2.5.3. Reverse Transcription-Polymerase Chain Reaction (RT-PCR) Assay

RAW 264.7 cells were seeded in a 6-well plate at a concentration of 2.5 × 105 cells/ml. After overnight incubation, the cells were resuspended in 1 ml of supplemented DMEM and pretreated with various concentrations of samples for 2 h. LPS 100 ng/ml was then added and further incubated for 6 h. The cells were then washed twice with 1 ml PBS, harvested in 1 ml PBS, and subjected to RT-PCR analysis.
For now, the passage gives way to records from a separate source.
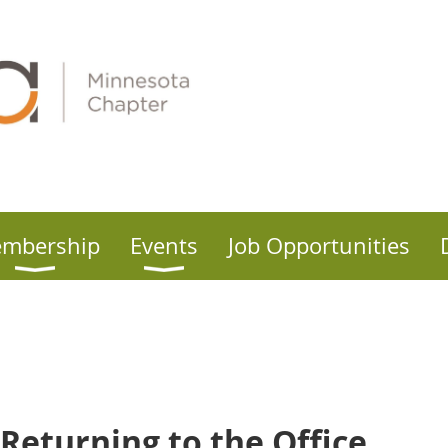
mbership
Events
Job Opportunities
Returning to the Office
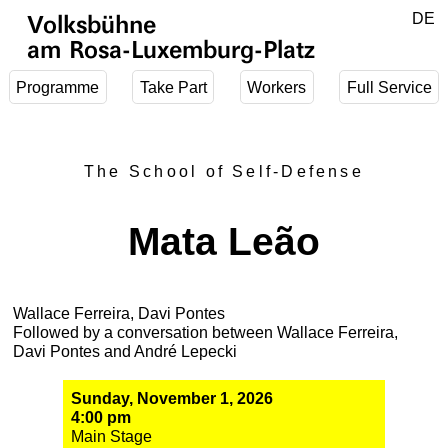
Jump to main content
DE
Volksbühne
EN
am Rosa-Luxemburg-Platz
Programme
Take Part
Workers
Full Service
The School of Self-Defense
Mata Leão
Wallace Ferreira, Davi Pontes
Followed by a conversation between Wallace Ferreira,
Davi Pontes and André Lepecki
Sunday, November 1, 2026
4:00 pm
Main Stage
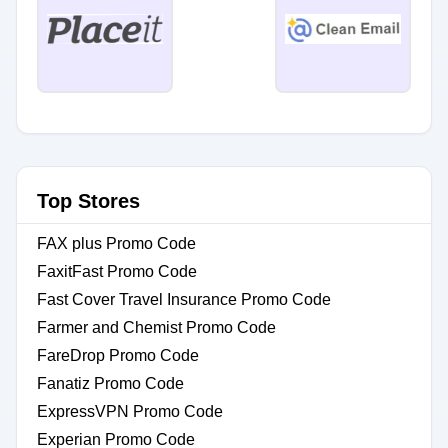
Top Stores
FAX plus Promo Code
FaxitFast Promo Code
Fast Cover Travel Insurance Promo Code
Farmer and Chemist Promo Code
FareDrop Promo Code
Fanatiz Promo Code
ExpressVPN Promo Code
Experian Promo Code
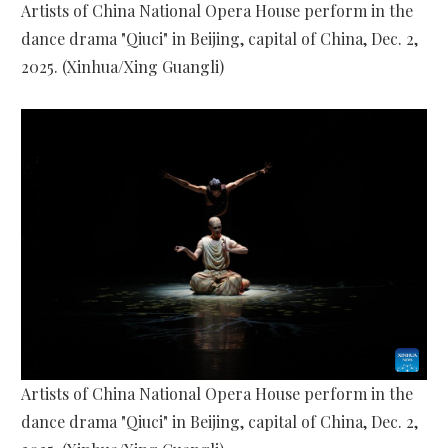
Artists of China National Opera House perform in the
dance drama "Qiuci" in Beijing, capital of China, Dec. 2,
2025. (Xinhua/Xing Guangli)
Artists of China National Opera House perform in the
dance drama "Qiuci" in Beijing, capital of China, Dec. 2,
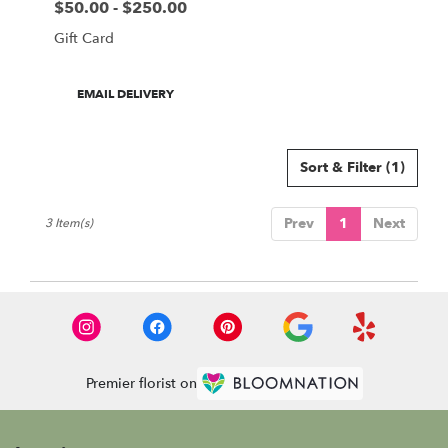
$50.00 - $250.00
Price:
Gift Card
Product
EMAIL DELIVERY
Tags:
Sort & Filter
(1)
Prev
1
Next
3 Item(s)
Premier florist on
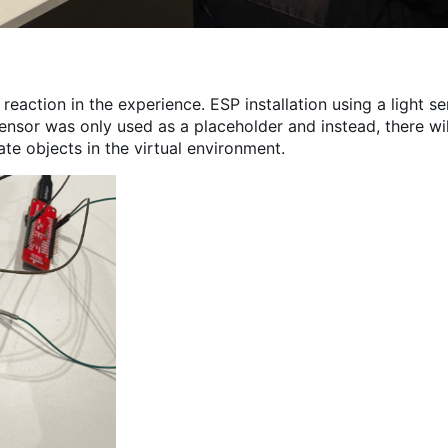
reaction in the experience. ESP installation using a light s
ensor was only used as a placeholder and instead, there wil
ate objects in the virtual environment.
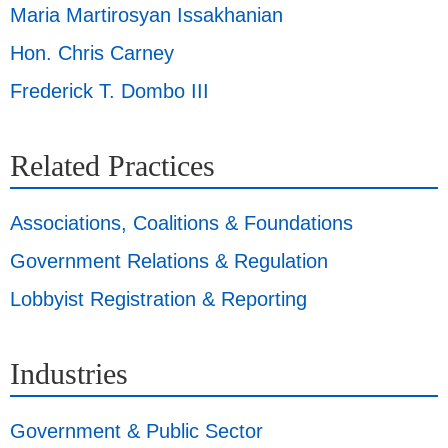
Maria Martirosyan Issakhanian
Hon. Chris Carney
Frederick T. Dombo III
Related Practices
Associations, Coalitions & Foundations
Government Relations & Regulation
Lobbyist Registration & Reporting
Industries
Government & Public Sector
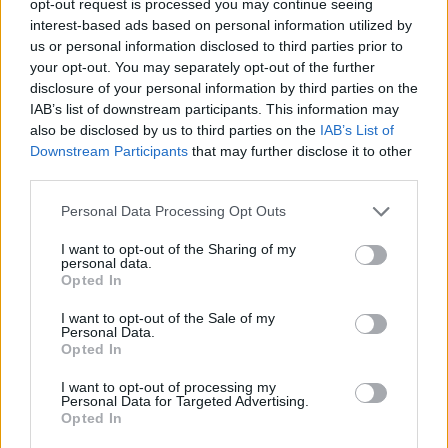
opt-out request is processed you may continue seeing
interest-based ads based on personal information utilized by
us or personal information disclosed to third parties prior to
your opt-out. You may separately opt-out of the further
disclosure of your personal information by third parties on the
IAB’s list of downstream participants. This information may
also be disclosed by us to third parties on the
IAB’s List of
Downstream Participants
that may further disclose it to other
third parties.
Personal Data Processing Opt Outs
I want to opt-out of the Sharing of my
personal data.
Opted In
I want to opt-out of the Sale of my
Personal Data.
Opted In
I want to opt-out of processing my
Personal Data for Targeted Advertising.
Opted In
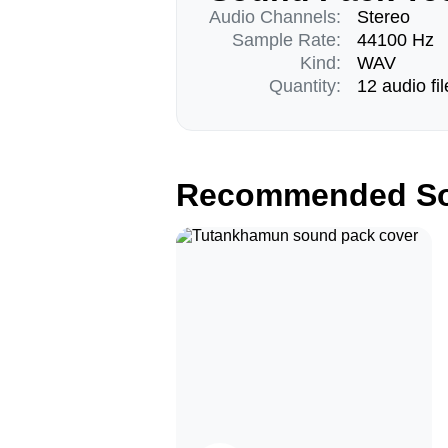
Audio Channels:
Stereo
Sample Rate:
44100 Hz
Kind:
WAV
Quantity:
12 audio fil
Recommended So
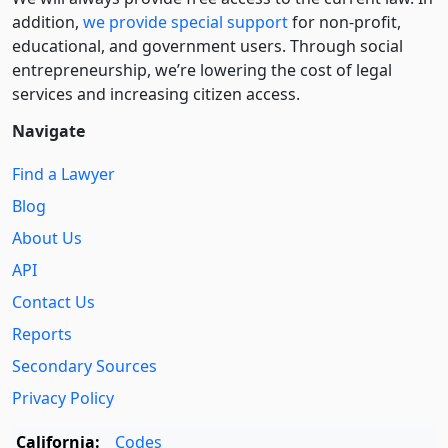
addition,
we provide special support
for non-profit,
educational, and government users. Through social
entre­pre­neurship, we’re lowering the cost of legal
services and increasing citizen access.
Navigate
Find a Lawyer
Blog
About Us
API
Contact Us
Reports
Secondary Sources
Privacy Policy
California:
Codes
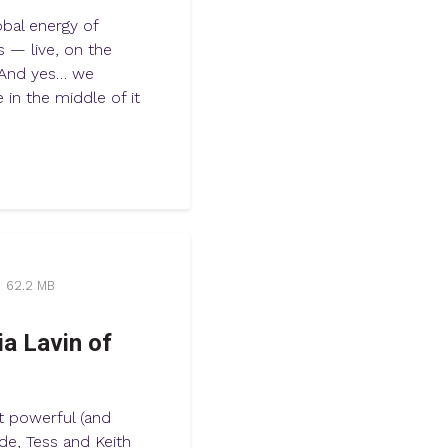
obal energy of
s — live, on the
. And yes… we
 in the middle of it
62.2 MB
ia Lavin of
t powerful (and
ode, Tess and Keith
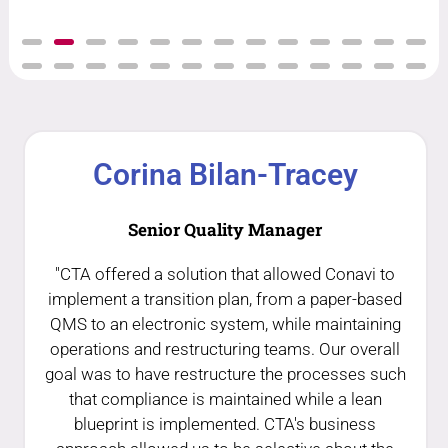
Corina Bilan-Tracey
Senior Quality Manager
"CTA offered a solution that allowed Conavi to
implement a transition plan, from a paper-based
QMS to an electronic system, while maintaining
operations and restructuring teams. Our overall
goal was to have restructure the processes such
that compliance is maintained while a lean
blueprint is implemented. CTA's business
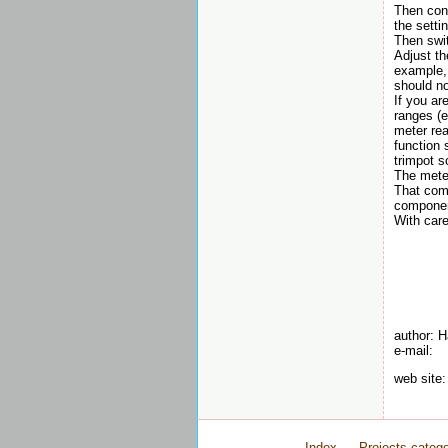
Then conn
the setti
Then swit
Adjust th
example, 
should no
If you ar
ranges (e
meter rea
function 
trimpot s
The meter
That comp
componen
With care
author: 
e-mail:
web site
Index
Projects catego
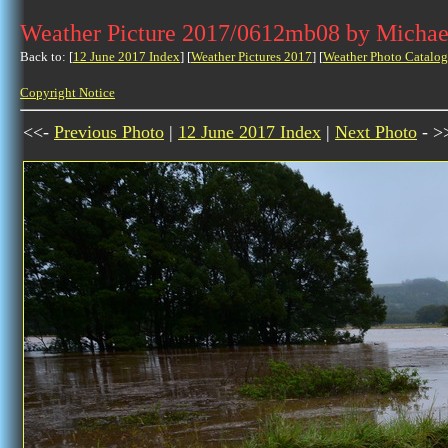
Weather Picture 2017/0612mb08 by Michae
Back to: [
12 June 2017 Index
] [
Weather Pictures 2017
] [
Weather Photo Catalog
Copyright Notice
<<-
Previous Photo
|
12 June 2017 Index
|
Next Photo
- >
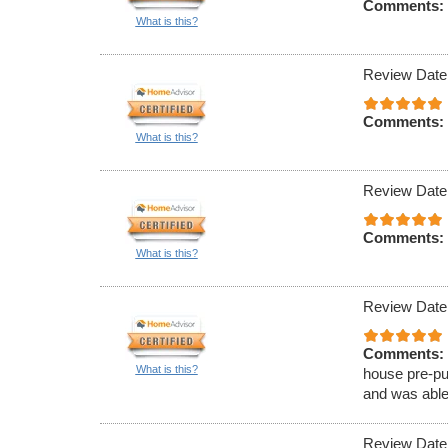
Comments:
What is this?
Review Date
Comments:
What is this?
Review Date
Comments:
What is this?
Review Date
Comments:
What is this?
house pre-pu
and was able
Review Date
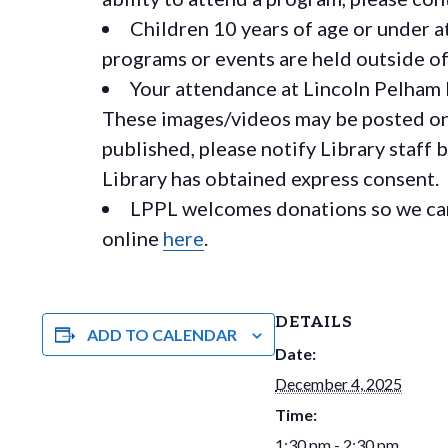
Children 10 years of age or under a
programs or events are held outside of 
Your attendance at Lincoln Pelham 
These images/videos may be posted on o
published, please notify Library staff 
Library has obtained express consent.
LPPL welcomes donations so we can 
online
here
.
DETAILS
ADD TO CALENDAR
Date:
December 4, 2025
Time:
1:30 pm - 2:30 pm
Total RNA from the stimulated cells was extracted using RNAspin Mini RNA Isolation Kit according to the manufacturer’s instruction. cDNA was synthesized using iScript cDNA Synthesis Kit. The TGradient thermal cycler 96 (Biometra, Goettingen, Germany) was used for PCR amplification. The PCR mixture contained 50 ng cDNA, 1x PCR buffer, 1.25 mM MgCl2, 100 μM dNTPs, 450 nM of each primer, and 1 U Taq polymerase. The primers and PCR conditions used for amplification of iNOS, COX-2, and β-actin genes are shown in Table 1. The amplified products were separated on 1.5% (w/v) agarose gel. After gel electrophoresis was completed, the gels were stained with ethidium bromide and the PCR products were visualized under an UV illuminator (GeneSys, Rochester, New York, USA). The band intensity of iNOS and COX-2 genes was then normalized to β-actin and calculated as the relative expression.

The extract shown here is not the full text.